Nous n’étions qu’en juin, les tiroirs de classeurs étaient innombrables, et septembre paraissait bien loin. J’ai demandé à mon chef si on pouvait me donner une autre occupation. La réponse fut négative. Je n’avais aucune expérience, et ce travail devait se faire.
L’agencement du bureau ne permettait pas de beaucoup parler avec les autres, alors je me suis mis à parler tout seul. J’ai probablement commencé à me dire la même chose que l’ami qui m’avait appelé l’autre jour: Comment Dieu pouvait-Il m’avoir mis dans cette situation ?
Néanmoins je ne me suis pas plaint pendant très longtemps. Du plus loin qu’il m’en souvienne, on m’avait toujours dit que Dieu était bon. Je connaissais par cœur le dernier verset du Psaime 23: « Oui, le bonheur et la grâce m’accompagneront tous les jours de ma vie. » C’était une habitude pour moi de penser à Dieu comme étant à l’origine du bien.

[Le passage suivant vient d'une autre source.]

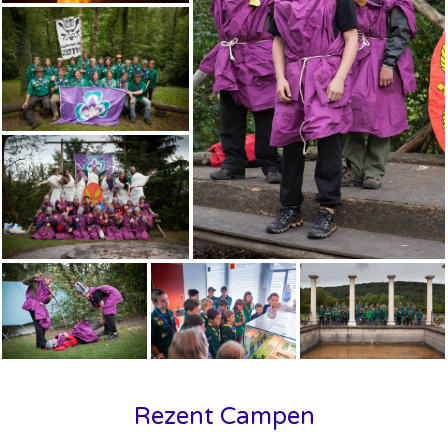
Rezent Campen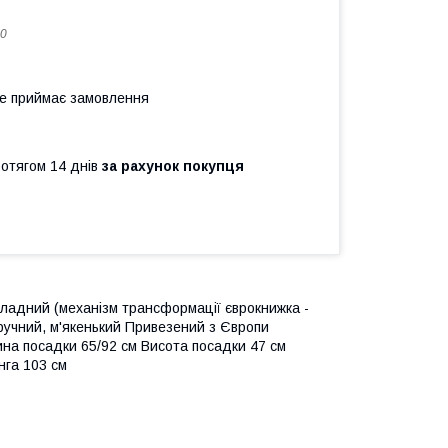
0
не приймає замовлення
ротягом 14 днів
за рахунок покупця
кладний (механізм трансформації єврокнижка -
ручний, м'якенький Привезений з Європи
ина посадки 65/92 см Висота посадки 47 см
нга 103 см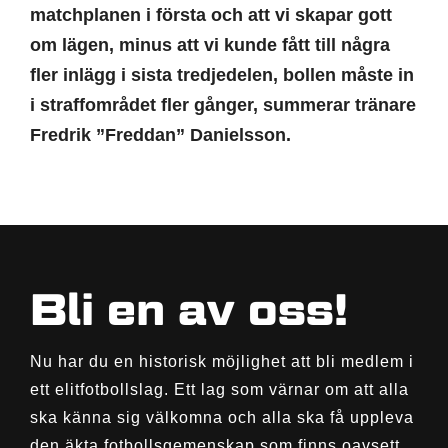
matchplanen i första och att vi skapar gott
om lägen, minus att vi kunde fått till några
fler inlägg i sista tredjedelen, bollen måste in
i straffområdet fler gånger, summerar tränare
Fredrik ”Freddan” Danielsson.
Bli en av oss!
Nu har du en historisk möjlighet att bli medlem i
ett elitfotbollslag. Ett lag som värnar om att alla
ska känna sig välkomna och alla ska få uppleva
den äkta fotbollsgemenskap som finns oavsett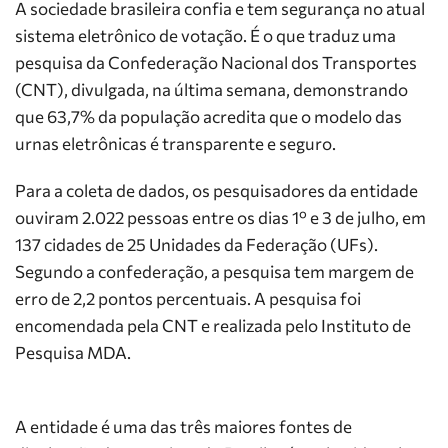
A sociedade brasileira confia e tem segurança no atual
sistema eletrônico de votação. É o que traduz uma
pesquisa da Confederação Nacional dos Transportes
(CNT), divulgada, na última semana, demonstrando
que 63,7% da população acredita que o modelo das
urnas eletrônicas é transparente e seguro.
Para a coleta de dados, os pesquisadores da entidade
ouviram 2.022 pessoas entre os dias 1º e 3 de julho, em
137 cidades de 25 Unidades da Federação (UFs).
Segundo a confederação, a pesquisa tem margem de
erro de 2,2 pontos percentuais. A pesquisa foi
encomendada pela CNT e realizada pelo Instituto de
Pesquisa MDA.
A entidade é uma das três maiores fontes de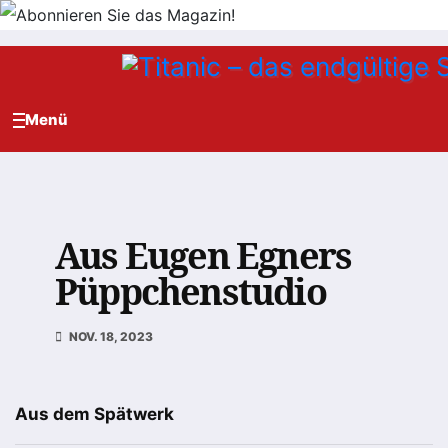
Zum
Inhalt
springen
Aus Eugen Egners
Püppchenstudio
NOV. 18, 2023
Aus dem Spätwerk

De temps à autre, tout en vidant un tiroir, je pensais au fait que Dieu est l’origine de la vie, de ma vie, et qu’Il donne le bien. Cela a réveillé ma gratitude. J’avais besoin de ce travail. Sans lui, je n’avais pas assez d’argent pour poursuivre mes études. Il payait mieux que tous les autres jobs que j’avais eus jusque-là. Alors j’ai remercié Dieu pour cela.
Puis je me suis rendu compte que je faisais un travail utile. Toujours aussi ennuyeux, mais il devait être fait. Cela a beaucoup affaibli l’argument selon lequel je gaspillais mon temps et mon existence.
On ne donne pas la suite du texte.